李慕笙自然不會讓他得逞,即便是他快要成為廢人了。
“啪...”
“新娘”毫無征兆的一巴掌打在了李慕笙的臉上,喝罵道:“不識抬舉,要不是老娘,你喝下去的就不是散魂粉了。”
侯輝右手比作蘭花指,學著他妹妹的音調說道:“紅妹,他哪裏會知道你的良苦用心呢?他又如何配得上你的用意呢?”
“都說侯家少年俊,女子美。我看侯家最美的莫過於侯紅姑娘你了。”李軒不知是恭維還是戲謔道。
“滾...”侯紅嗔怒道,“人已經廢了,現在全身上下都是我的了。”
不知道是因為酒勁上頭,還是藥效上頭,李慕笙意識開始模糊,他口齒不清地問道:“爹呢?你們沒對爹做什麼吧?”
“爹?”一直沉默不語的李嶽開了口,咬牙切齒道,“到現在你還掛念那個快要死的男人,難怪他對你這個野種會這麼好。”
“野種?”李慕笙麵色終於變了,驚問道,“你什麼意思?”
李嶽怒“哼”一聲,說道:“你的確比我們年長,但你卻是父親娶母親之前便有了的野種,要不是有那快死的男人從小維護你,你早不該活在這個世界上了。”
“你騙我。”李慕笙不斷搖著頭,難以置信道,“若你說的是真的,不可能現在才說出來,絕不可能。”

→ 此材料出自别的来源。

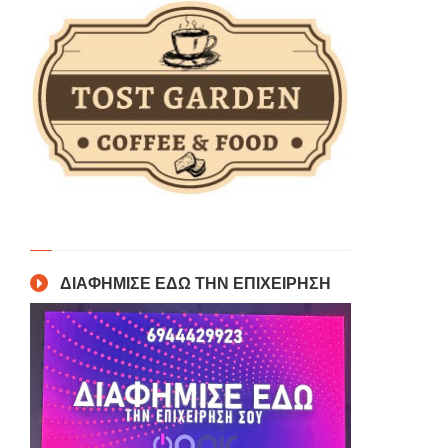
ΔΙΑΦΗΜΙΣΕ ΕΔΩ ΤΗΝ ΕΠΙΧΕΙΡΗΣΗ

“誰說不可能。”一個婦人的聲音立馬回應道,那自然是李夫人。
“他們以前沒有表現出來,是因為我並沒有告訴他們,我不過是從小讓他們對你態度差一點,以便今天能夠讓他們不覺得內疚。”李夫人繼續說道,“一直以來我都被李封威脅,要不是上天開眼讓他變成現在這個樣子,這李家城怕是早晚落入你這個野種的手裏。”
“父親呢?”李慕笙咆哮道,“你們把父親怎麼了?”
“哼。”李夫人不以為然道,“早晚都要死的人,早一點,晚一點又有什麼區別呢?”